- Official poster
- Directed by: Dhruv Goswami
- Written by: Jhanvi Chopda Dhruv Goswami
- Produced by: Dhanpal Shah Shweta Shah
- Starring: Deeksha Joshi; Jayesh More; Pihushree Ghadvi; Shruhad Goswami; Preeti Daas;
- Cinematography: Pratik Parmar
- Edited by: Jigar Chauhan Shivam Bhatt
- Music by: Vatsal Goswami Kavan Bhatt
- Production company: Dhanpal FIlms
- Distributed by: Rupam Entertainment
- Release date: 3 January 2025;
- Running time: 130 minutes
- Country: India
- Language: Gujarati
- Box office: est. ₹1.35 crore

= Kaashi Raaghav =

2025 Gujarati-language film by Dhruv Goswami

Kaashi Raaghav is a 2025 Gujarati-language drama film directed by Dhruv Goswami and produced by Dhanpal Films.
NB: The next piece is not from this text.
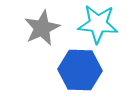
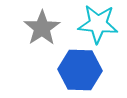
gray star: rotated 9 degrees counterclockwise
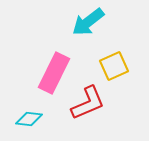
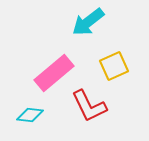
pink rectangle: rotated 24 degrees clockwise
red L-shape: moved 1 px right, 3 px down; rotated 87 degrees clockwise
cyan diamond: moved 1 px right, 4 px up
The film features Deeksha Joshi as Kaashi and Jayesh More as Raaghav in the lead roles, with Shruhad Goswami, Preeti Daas and child artist Pihushree Gadhvi in supporting roles.

== Plot ==
The story revolves around the interconnected lives of a mother, a truck driver, and a lost child. Set in Kolkata, Varanasi and Gujarat, the film explores their struggles with guilt, betrayal, and the search for redemption.

== Cast ==

- Deeksha Joshi as Kaashi
- Jayesh More as Raaghav
- Shruhad Goswami as Ghanoo
- Pihushree Gadhvi as Shobhita
- Preeti Daas as Chandni
- Saikat Sengupta as Warehouse staff
- Aurobindo Ghosh as Doctor

== Production ==
The screenplay was written by Jatan Pandya, Jhanvi Chopda, and Dhruv Goswami. Music for the film was composed by Vatsal Goswami and Kavan Bhatt, while Pratik Parmar handled cinematography. The casting for the film was directed by Avani Soni and filming locations included Gujarat, Varanasi, and Kolkata.

== Release ==
The film was released in theaters on 3 January 2025.

== Reception ==
The film received mixed to positive reviews. VTV Gujarati praised the performances, music, and cinematography but criticized the narrative's inconsistency and a weaker second half. Gujcinema.com rated the film 4/5, commending it for its bold storytelling, emotional depth, and strong performances, particularly by Deeksha Joshi and Jayesh More, while noting issues with pacing and dubbing. The review highlighted the film's departure from conventional Gujarati cinema, describing it as a fresh and daring exploration of complex themes. Yesha Bhatt from The Times of India rated 4.5 stars out of 5, describing it as "a film that you would want to re-watch for its brilliance." She praised the sensitive handling of its subject, stellar performances by Deeksha Joshi and Jayesh More, and the captivating cinematography by Pratik Parmar. The film's music, particularly the songs Nindru Re and Maa Ganga, was lauded for its emotional resonance. Bhatt commended the multi-lingual dialogues and the vivid depiction of locations like Varanasi, Kolkata, and Mumbai, making the film feel more universal than regional. She recommended it as a visually stunning and emotionally gripping watch.